The NUS Singapore Prize 2015 Winners

A group of Singaporeans who have sparked a renaissance in the country’s arts and literary scene have been awarded the city-state’s most prestigious arts accolade. Novelist Meira Chand, theatre veteran Suchen Christine Lim and Malay dance legend Osman Abdul Hamid were conferred the Cultural Medallion by President Tharman Shanmugaratnam in a ceremony on Tuesday. The award comes with an SGD 80,000 grant for each of the winners to support their artistic pursuits.

Chand, who is of Indian origin, was recognised for her work Snow at 5 pm: Translations of an Insignificant Japanese Poet. The book traces the tumultuous historical events that helped shape the tightly controlled state and led to the arrests of left-wing activists and trade unionists in the 1950s. It has also received international acclaim, including being named the Best Comic at Denmark’s Eisner Awards earlier this year, which is often considered to be the Oscars of the comic world.

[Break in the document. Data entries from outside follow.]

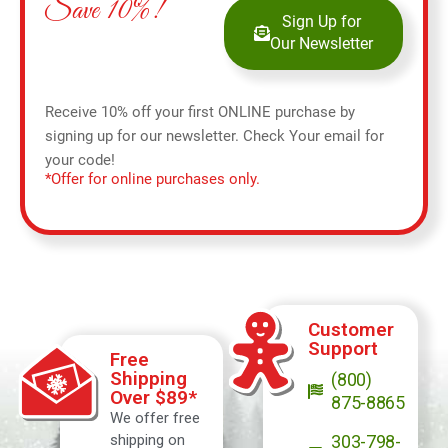
Save 10%!
Sign Up for
Our Newsletter
Receive 10% off your first ONLINE purchase by
signing up for our newsletter. Check Your email for
your code!
*Offer for online purchases only.
Customer
Support
Free
Shipping
(800)
Over $89*
875-8865
We offer free
shipping on
303-798-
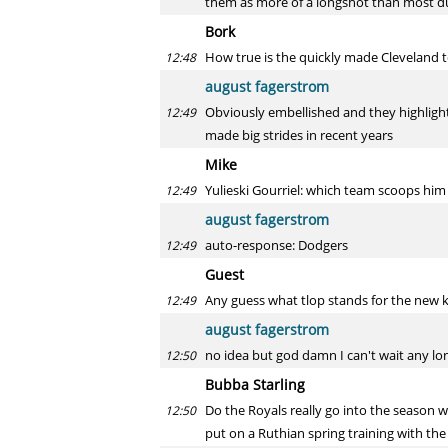
them as more of a longshot than most du
Bork
How true is the quickly made Cleveland 
12:48
august fagerstrom
Obviously embellished and they highlight 
12:49
made big strides in recent years
Mike
Yulieski Gourriel: which team scoops him
12:49
august fagerstrom
auto-response: Dodgers
12:49
Guest
Any guess what tlop stands for the new
12:49
august fagerstrom
no idea but god damn I can't wait any lo
12:50
Bubba Starling
Do the Royals really go into the season w
12:50
put on a Ruthian spring training with the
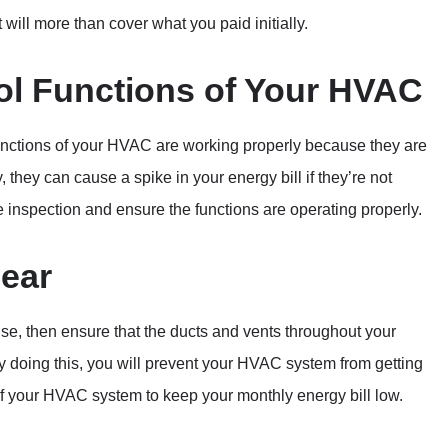
t will more than cover what you paid initially.
ol Functions of Your HVAC
l functions of your HVAC are working properly because they are
 they can cause a spike in your energy bill if they’re not
e inspection and ensure the functions are operating properly.
lear
use, then ensure that the ducts and vents throughout your
By doing this, you will prevent your HVAC system from getting
of your HVAC system to keep your monthly energy bill low.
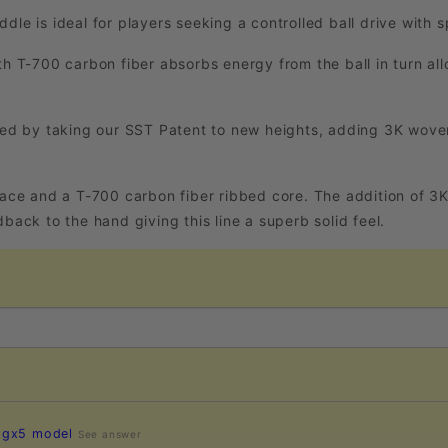
dle is ideal for players seeking a controlled ball drive with
th T-700 carbon fiber absorbs energy from the ball in turn all
d by taking our SST Patent to new heights, adding 3K woven
 face and a T-700 carbon fiber ribbed core. The addition of 3
back to the hand giving this line a superb solid feel.
e gx5 model
See answer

The NUS Singapore History Prize is an open global competition that recognises outstanding non-fiction or fiction works of a significant historical significance about Singapore. It was launched in 2014 with the aim of spurring interest in Singapore’s history and increasing awareness of the nation’s rich heritage among the general public. It is an initiative of the Department of History at the National University of Singapore.

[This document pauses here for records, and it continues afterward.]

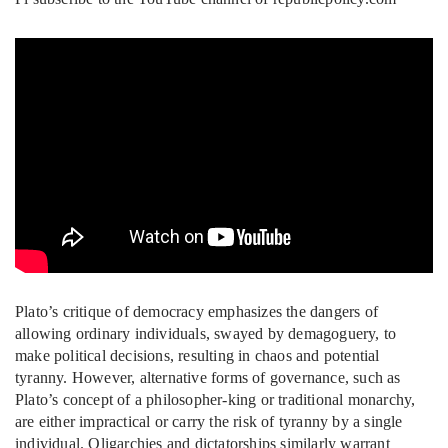
Plato’s critique of democracy emphasizes the dangers of
allowing ordinary individuals, swayed by demagoguery, to
make political decisions, resulting in chaos and potential
tyranny. However, alternative forms of governance, such as
Plato’s concept of a philosopher-king or traditional monarchy,
are either impractical or carry the risk of tyranny by a single
individual. Oligarchies and dictatorships similarly warrant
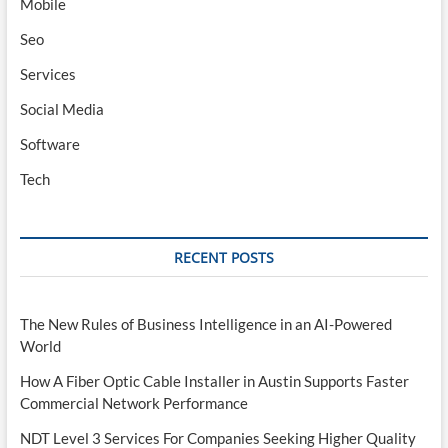
Mobile
Seo
Services
Social Media
Software
Tech
RECENT POSTS
The New Rules of Business Intelligence in an AI-Powered
World
How A Fiber Optic Cable Installer in Austin Supports Faster
Commercial Network Performance
NDT Level 3 Services For Companies Seeking Higher Quality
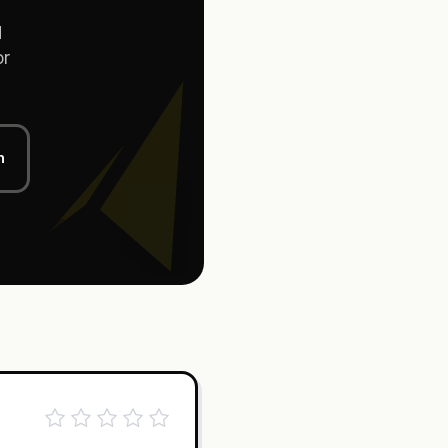
d
or
n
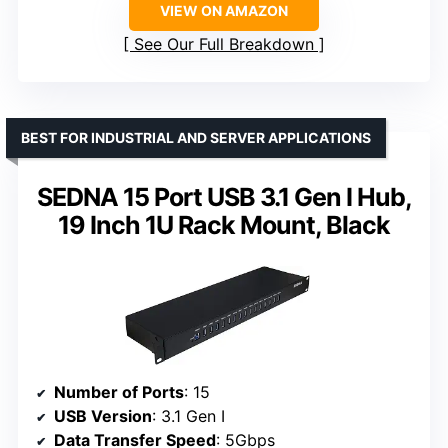
VIEW ON AMAZON
See Our Full Breakdown
BEST FOR INDUSTRIAL AND SERVER APPLICATIONS
SEDNA 15 Port USB 3.1 Gen I Hub,
19 Inch 1U Rack Mount, Black
Number of Ports
: 15
USB Version
: 3.1 Gen I
Data Transfer Speed
: 5Gbps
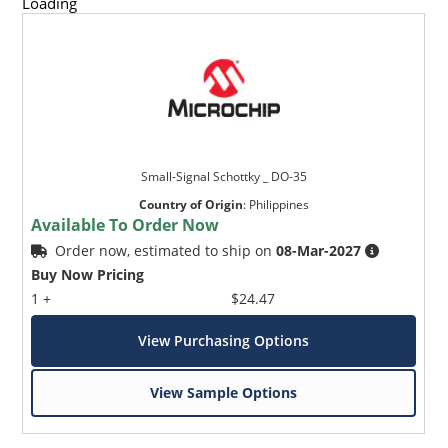
Loading
Small-Signal Schottky _ DO-35
Country of Origin
:
Philippines
Available To Order Now
Order now, estimated to ship on
08-Mar-2027
Buy Now Pricing
1 +
$24.47
View Purchasing Options
View Sample Options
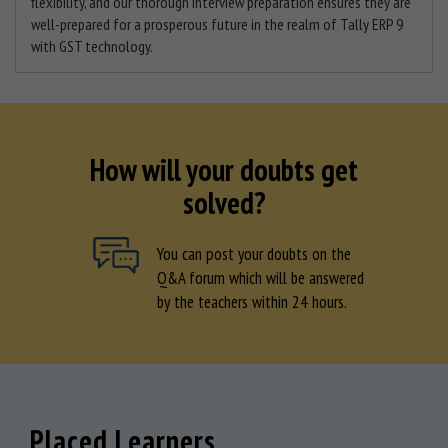
flexibility, and our thorough interview preparation ensures they are
well-prepared for a prosperous future in the realm of Tally ERP 9
with GST technology.
How will your doubts get
solved?
You can post your doubts on the
Q&A forum which will be answered
by the teachers within 24 hours.
Placed Learners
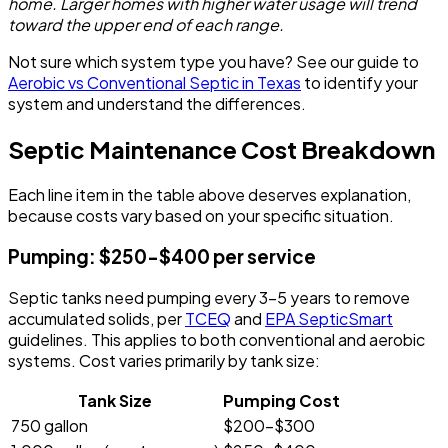
home. Larger homes with higher water usage will trend
toward the upper end of each range.
Not sure which system type you have? See our guide to
Aerobic vs Conventional Septic in Texas
to identify your
system and understand the differences.
Septic Maintenance Cost Breakdown
Each line item in the table above deserves explanation,
because costs vary based on your specific situation.
Pumping: $250-$400 per service
Septic tanks need pumping every 3-5 years to remove
accumulated solids, per
TCEQ
and
EPA SepticSmart
guidelines. This applies to both conventional and aerobic
systems. Cost varies primarily by tank size:
Tank Size
Pumping Cost
750 gallon
$200-$300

This year’s event was held in the vibrant city of Singapore, which is home to many cutting-edge start-ups and tech companies at the forefront of climate action. Prince William, who inaugurated the awards in 2020, rolled out the green carpet for this year’s winners at the Mediacorp Theatre on Tuesday. The five winners, who were picked from a pool of 15 finalists, are working on projects that address key environmental issues: creating a waste-free world, cleaning the air, fixing the climate, reviving oceans and protecting and restoring nature.

In a bid to strengthen its impact and reach, the prize has been bolstered with funding from Temasek Trust. The multi-year partnership will see the two organisations collaborate to spotlight Asia in the fight against climate change, and unlock global learnings and insights to identify, scale and celebrate innovative solutions to restore the planet. In addition, it will support the prize’s efforts to connect the right people and organisations with the resources they need to accelerate their impacts.